Starting at the first entry below, repeat all the data word for word and drop the pictures.
*** Source material ***
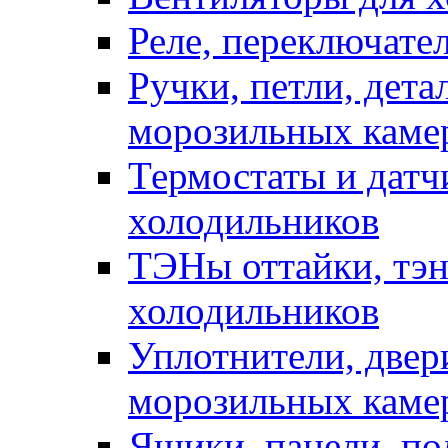
Реле, переключате
Ручки, петли, дет
морозильных каме
Термостаты и датч
холодильников
ТЭНы оттайки, тэн
холодильников
Уплотнители, двер
морозильных каме
Ящики, панели, по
*** End of Source material ***
- Task solution:
Реле, переключате
Ручки, петли, дет
морозильных каме
Термостаты и датч
холодильников
ТЭНы оттайки, тэн
холодильников
Уплотнители, двер
морозильных каме
Ящики, панели, по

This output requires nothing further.